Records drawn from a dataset

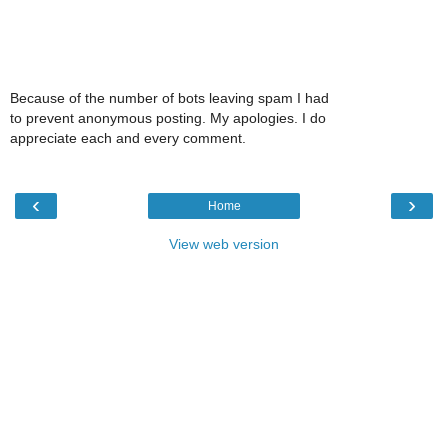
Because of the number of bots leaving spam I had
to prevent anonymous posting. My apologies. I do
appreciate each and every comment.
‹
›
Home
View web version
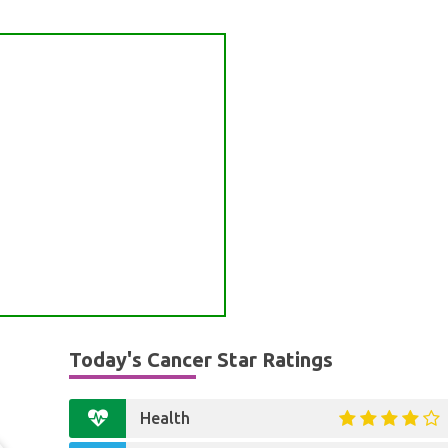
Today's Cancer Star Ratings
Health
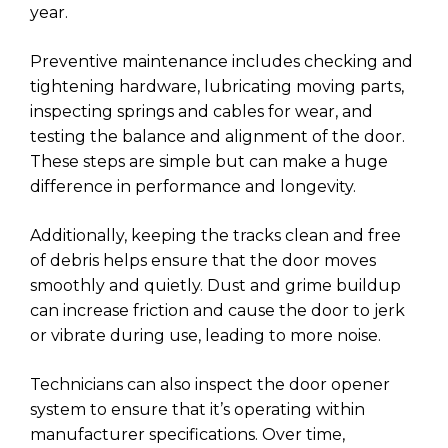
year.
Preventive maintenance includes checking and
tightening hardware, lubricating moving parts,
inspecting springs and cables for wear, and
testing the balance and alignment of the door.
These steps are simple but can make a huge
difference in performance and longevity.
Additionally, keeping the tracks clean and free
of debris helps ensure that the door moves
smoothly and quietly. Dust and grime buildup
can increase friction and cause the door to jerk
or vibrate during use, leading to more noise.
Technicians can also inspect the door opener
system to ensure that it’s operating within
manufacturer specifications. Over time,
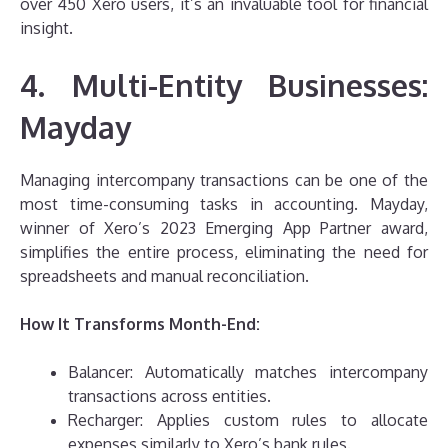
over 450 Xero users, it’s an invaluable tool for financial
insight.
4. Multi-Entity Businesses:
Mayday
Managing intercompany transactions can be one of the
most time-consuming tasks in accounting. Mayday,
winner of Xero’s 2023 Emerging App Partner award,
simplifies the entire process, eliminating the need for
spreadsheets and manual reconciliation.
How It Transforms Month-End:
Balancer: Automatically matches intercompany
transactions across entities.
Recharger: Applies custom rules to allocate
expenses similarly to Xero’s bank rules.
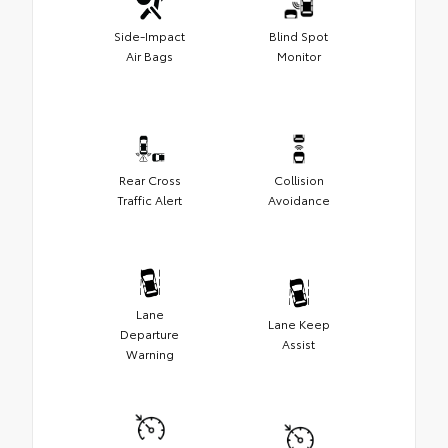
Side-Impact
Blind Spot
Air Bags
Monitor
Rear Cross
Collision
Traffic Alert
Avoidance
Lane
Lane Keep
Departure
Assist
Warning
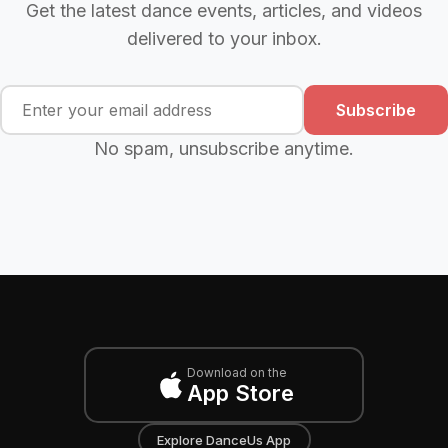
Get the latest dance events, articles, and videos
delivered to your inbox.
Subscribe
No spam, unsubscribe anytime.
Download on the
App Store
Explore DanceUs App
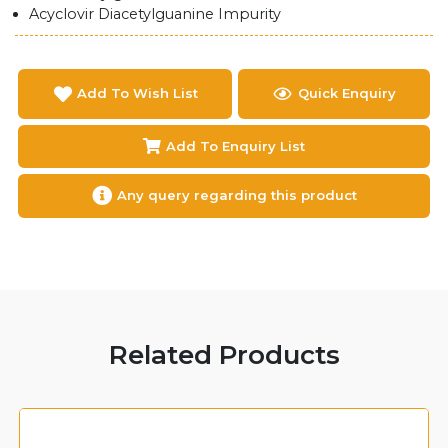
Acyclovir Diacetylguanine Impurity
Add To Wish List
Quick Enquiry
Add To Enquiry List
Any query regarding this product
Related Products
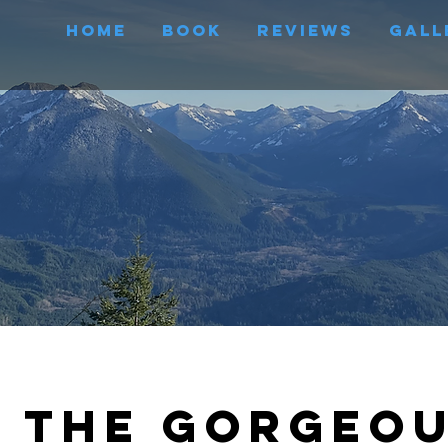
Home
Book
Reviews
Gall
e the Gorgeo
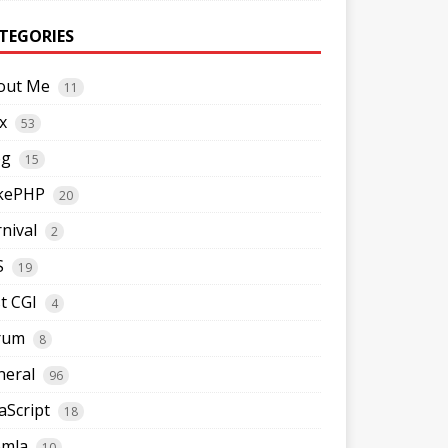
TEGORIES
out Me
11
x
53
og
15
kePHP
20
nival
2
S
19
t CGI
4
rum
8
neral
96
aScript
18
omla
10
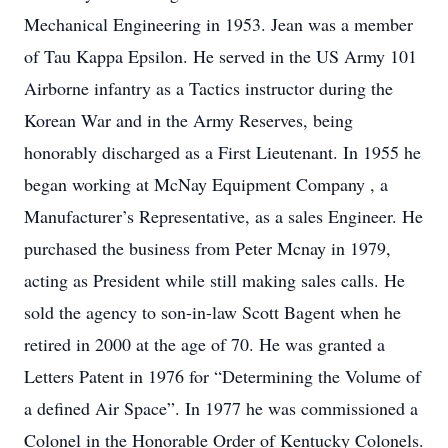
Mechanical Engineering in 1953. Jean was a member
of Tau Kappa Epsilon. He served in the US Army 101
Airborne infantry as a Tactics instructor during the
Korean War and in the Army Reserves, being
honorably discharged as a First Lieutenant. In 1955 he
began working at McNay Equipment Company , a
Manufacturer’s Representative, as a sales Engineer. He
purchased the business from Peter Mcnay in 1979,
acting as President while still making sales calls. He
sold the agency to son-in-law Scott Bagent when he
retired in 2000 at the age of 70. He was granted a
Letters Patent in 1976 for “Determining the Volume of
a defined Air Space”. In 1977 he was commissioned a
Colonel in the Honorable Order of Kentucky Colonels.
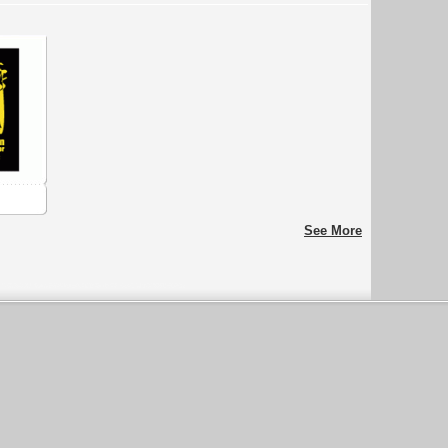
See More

> _REQUIRED WORK_: The lines from the one with "honorably discharged as" to the end of the data above should be retyped exactly, both ends included, and pictures are to be left out.

> _EXERCISE OUTPUT_:
honorably discharged as a First Lieutenant. In 1955 he
began working at McNay Equipment Company , a
Manufacturer’s Representative, as a sales Engineer. He
purchased the business from Peter Mcnay in 1979,
acting as President while still making sales calls. He
sold the agency to son-in-law Scott Bagent when he
retired in 2000 at the age of 70. He was granted a
Letters Patent in 1976 for “Determining the Volume of
a defined Air Space”. In 1977 he was commissioned a
Colonel in the Honorable Order of Kentucky Colonels.
See More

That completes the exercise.